See nb_comparecast_baseball.ipynb
for the code that generated this plot.
Installation
Requires Python 3.7+.
From pip
:
pip install --upgrade pip
pip install --upgrade pandas seaborn tqdm confseq
pip install --upgrade comparecast
From source:
git clone https://github.com/yjchoe/ComparingForecasters
cd ComparingForecasters
pip install --upgrade pip
pip install -r requirements.txt
pip install -e .
Data Sources
See data/README.md
.
Sample Usage
Also see experiment notebooks below.
Python
The following sample code generates some simulated data and forecasters.
Then, it computes the CS and the e-processes for comparing two of these forecasters,
and saves the relevant plots inside the plots/test
directory.
import comparecast as cc
# Generate/retrieve synthetic data
data = cc.data_utils.synthetic.get_data("default", size=1000)
# Calculate, save, and plot the forecasts
forecasters = ["k29_poly3", "laplace", "constant_0.5"]
data = cc.forecast(data, forecasters, out_file="data/test.csv")
cc.plot_forecasts(data, forecasters, plots_dir="plots/test")

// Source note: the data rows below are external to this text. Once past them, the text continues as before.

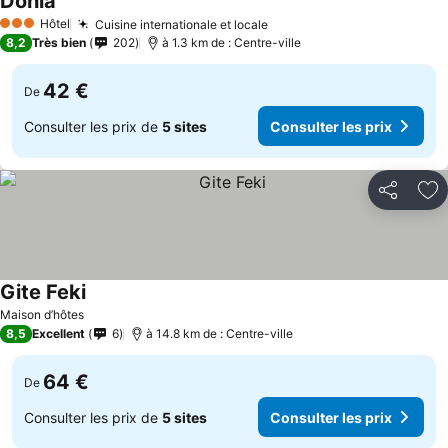
Donia
Consulter les prix
Hôtel
Cuisine internationale et locale
Consulter les prix
3 Étoiles
8,2
Très bien
202
à 1.3 km de : Centre-ville
42 €
De
Consulter les prix de
5 sites
Consulter les prix
Partager
Aj
Gite Feki
Consulter les prix
Maison d’hôtes
8,5
Excellent
6
à 14.8 km de : Centre-ville
64 €
De
Consulter les prix de
5 sites
Consulter les prix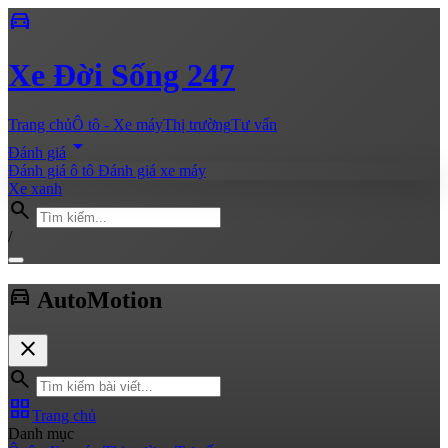
directions_car
Xe
Đời Sống 247
Trang chủ
Ô tô - Xe máy
Thị trường
Tư vấn
arrow_drop_down
Đánh giá
Đánh giá ô tô
Đánh giá xe máy
Xe xanh
search
/
directions_car
Auto
Motion
close
search
grid_view
Trang chủ
Danh mục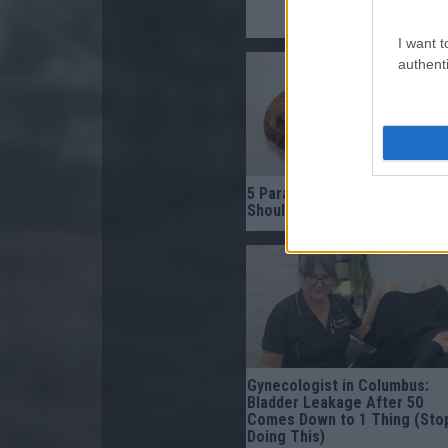
I want t
authenti
5 Parasite-Causing Foods Yo
Should Stop Eating Right No
Gynecologist in Columbus:
Bladder Leakage After 50
Comes Down to 1 Thing (Sto
Doing This)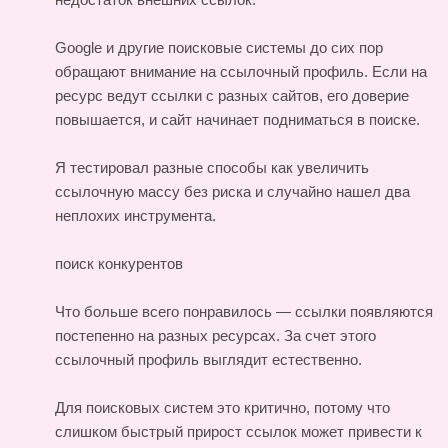
Google и другие поисковые системы до сих пор
обращают внимание на ссылочный профиль. Если на
ресурс ведут ссылки с разных сайтов, его доверие
повышается, и сайт начинает подниматься в поиске.
Я тестировал разные способы как увеличить
ссылочную массу без риска и случайно нашел два
неплохих инструмента.
поиск конкурентов
Что больше всего понравилось — ссылки появляются
постепенно на разных ресурсах. За счет этого
ссылочный профиль выглядит естественно.
Для поисковых систем это критично, потому что
слишком быстрый прирост ссылок может привести к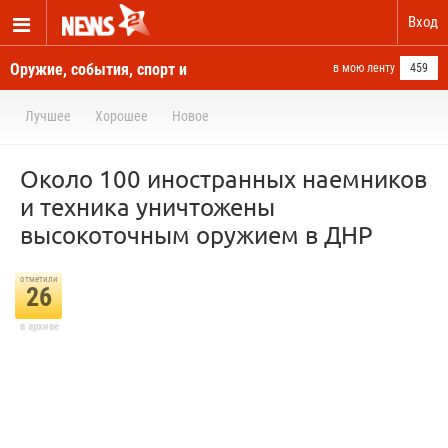
Вход
Оружие, события, спорт и
в мою ленту
459
новости отовсюду
Лучшее
Хорошее
Новое
Около 100 иностранных наемников
и техника уничтожены
высокоточным оружием в ДНР
отметили
26
в архиве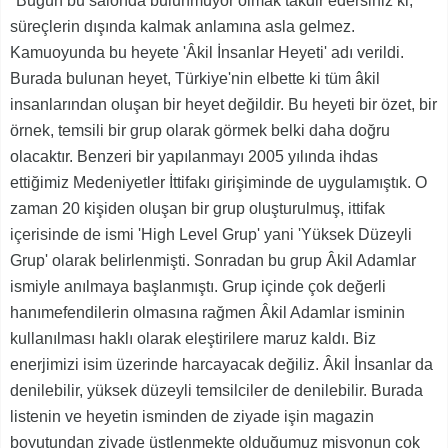
''Bugün bu salonda bulunmuyor olmak takdir edersiniz ki,
süreçlerin dışında kalmak anlamına asla gelmez.
Kamuoyunda bu heyete 'Âkil İnsanlar Heyeti' adı verildi.
Burada bulunan heyet, Türkiye'nin elbette ki tüm âkil
insanlarından oluşan bir heyet değildir. Bu heyeti bir özet, bir
örnek, temsili bir grup olarak görmek belki daha doğru
olacaktır. Benzeri bir yapılanmayı 2005 yılında ihdas
ettiğimiz Medeniyetler İttifakı girişiminde de uygulamıştık. O
zaman 20 kişiden oluşan bir grup oluşturulmuş, ittifak
içerisinde de ismi 'High Level Grup' yani 'Yüksek Düzeyli
Grup' olarak belirlenmişti. Sonradan bu grup Âkil Adamlar
ismiyle anılmaya başlanmıştı. Grup içinde çok değerli
hanımefendilerin olmasına rağmen Âkil Adamlar isminin
kullanılması haklı olarak eleştirilere maruz kaldı. Biz
enerjimizi isim üzerinde harcayacak değiliz. Âkil İnsanlar da
denilebilir, yüksek düzeyli temsilciler de denilebilir. Burada
listenin ve heyetin isminden de ziyade işin magazin
boyutundan ziyade üstlenmekte olduğumuz misyonun çok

# Compare forecasts using confidence sequences & e-values
results = cc.compare_forecasts(
data,
"k29_poly3",
"laplace",
scoring_rule="brier",
alpha=0.05,
compute_cs=True,
compute_e=True,
)
# returns a pandas DataFrame
results.tail(5)
# time lcb ucb e_pq e_qp
# 995 996 0.012868 0.072742 2025.725774 0.021684
# 996 997 0.013050 0.072879 2157.262456 0.021672
# 997 998 0.012635 0.072492 1886.687861 0.021596
# 998 999 0.012824 0.072637 2013.209084 0.021583
# 999 1000 0.012447 0.072275 1783.204679 0.021519
# Draw a comparison plot and save in plots/test/*.pdf
results, axes = cc.plot_comparison(
data,
"k29_poly3",
"laplace",
scoring_rule="brier",
alpha=0.05,
baselines=("h", "acs"),
plot_e=True,
plot_width=True,
plots_dir="plots/test",
)
Command Line Interface
(Clone this repo first.)
# Generate synthetic data and forecasts
python3 forecast.py -d default -n 1000 -f all \
-o forecasts/test.csv -p plots/test
# Compare forecasts and plot results
python3 plot_comparisons.py -d forecasts/test.csv \
-p k29_poly3 -q laplace --baselines h acs -o plots/test
# Compare 538 and vegas forecasters
python3 plot_comparisons.py -d forecasts/mlb_2010_2019.csv \
-p fivethirtyeight -q vegas --baselines acs -o plots/test/mlb_2010_2019 \
--ylim-scale 0.01
Experiments
Main experiments (appearing in the main paper):
nb_comparecast_synthetic.ipynb
: Experiments on synthetic data and forecasts. Includes comparison with a fixed-time CI. Section 5.1 in our paper.nb_comparecast_scoringrules.ipynb
: Experiments on synthetic data and forecasts using different scoring rules. Section 5.1 (Figure 4) in our paper.nb_comparecast_baseball.ipynb
: Experiments on Major League Baseball forecasts, leading up to the 2019 World Series. Section 5.2 in our paper.nb_comparecast_weather.ipynb
: Experiments on postprocessing methods for ensemble weather forecasts. Includes e-value comparison with Henzi & Ziegel (2021). Section 5.3 in our paper.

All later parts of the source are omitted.